**The problem:**
For the word "will", count the lines below that contain it. Give the number alone.

################

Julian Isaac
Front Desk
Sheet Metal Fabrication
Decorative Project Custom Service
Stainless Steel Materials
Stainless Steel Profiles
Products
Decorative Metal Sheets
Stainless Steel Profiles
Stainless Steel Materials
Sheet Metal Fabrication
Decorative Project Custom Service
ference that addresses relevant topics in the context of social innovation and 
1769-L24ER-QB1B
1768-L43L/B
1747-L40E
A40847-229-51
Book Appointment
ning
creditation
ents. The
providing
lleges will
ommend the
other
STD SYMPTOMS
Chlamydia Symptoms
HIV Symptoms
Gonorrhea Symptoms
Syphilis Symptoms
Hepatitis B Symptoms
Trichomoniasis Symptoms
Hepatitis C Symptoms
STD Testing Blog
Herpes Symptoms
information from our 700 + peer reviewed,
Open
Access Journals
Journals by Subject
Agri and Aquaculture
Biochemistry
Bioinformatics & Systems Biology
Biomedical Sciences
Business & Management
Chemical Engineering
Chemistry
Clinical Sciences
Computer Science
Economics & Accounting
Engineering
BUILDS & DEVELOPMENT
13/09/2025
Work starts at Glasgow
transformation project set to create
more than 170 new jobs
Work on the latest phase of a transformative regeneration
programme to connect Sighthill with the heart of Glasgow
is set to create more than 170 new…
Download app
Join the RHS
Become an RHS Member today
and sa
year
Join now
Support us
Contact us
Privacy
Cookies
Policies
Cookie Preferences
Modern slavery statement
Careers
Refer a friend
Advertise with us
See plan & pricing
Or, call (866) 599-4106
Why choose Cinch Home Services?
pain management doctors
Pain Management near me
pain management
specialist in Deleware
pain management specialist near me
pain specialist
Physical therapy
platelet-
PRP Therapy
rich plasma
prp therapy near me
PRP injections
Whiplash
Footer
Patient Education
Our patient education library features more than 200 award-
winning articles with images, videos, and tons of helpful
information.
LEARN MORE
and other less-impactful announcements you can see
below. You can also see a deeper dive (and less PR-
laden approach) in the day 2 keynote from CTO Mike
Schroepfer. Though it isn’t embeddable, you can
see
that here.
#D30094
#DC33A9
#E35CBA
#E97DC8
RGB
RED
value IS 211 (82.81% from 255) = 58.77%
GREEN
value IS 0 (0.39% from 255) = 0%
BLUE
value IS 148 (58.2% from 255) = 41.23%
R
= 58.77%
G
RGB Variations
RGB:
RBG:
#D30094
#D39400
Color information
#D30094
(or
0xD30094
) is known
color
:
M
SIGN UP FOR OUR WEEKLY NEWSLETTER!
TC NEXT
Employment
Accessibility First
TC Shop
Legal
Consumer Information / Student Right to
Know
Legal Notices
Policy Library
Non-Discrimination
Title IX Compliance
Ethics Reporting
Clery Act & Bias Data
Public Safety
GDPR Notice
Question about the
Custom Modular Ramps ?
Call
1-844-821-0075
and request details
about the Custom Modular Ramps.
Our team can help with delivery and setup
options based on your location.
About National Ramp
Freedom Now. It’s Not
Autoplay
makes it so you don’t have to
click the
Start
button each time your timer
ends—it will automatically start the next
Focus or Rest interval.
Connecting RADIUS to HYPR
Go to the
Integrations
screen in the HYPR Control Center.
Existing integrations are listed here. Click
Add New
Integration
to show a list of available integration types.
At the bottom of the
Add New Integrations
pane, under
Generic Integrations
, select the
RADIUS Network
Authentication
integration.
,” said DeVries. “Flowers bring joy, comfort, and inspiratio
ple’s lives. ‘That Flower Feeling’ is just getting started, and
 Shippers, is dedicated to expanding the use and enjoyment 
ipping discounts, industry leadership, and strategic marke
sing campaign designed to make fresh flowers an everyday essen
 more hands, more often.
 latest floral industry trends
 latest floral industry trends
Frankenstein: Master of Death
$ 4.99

################

**Output of the task:**
2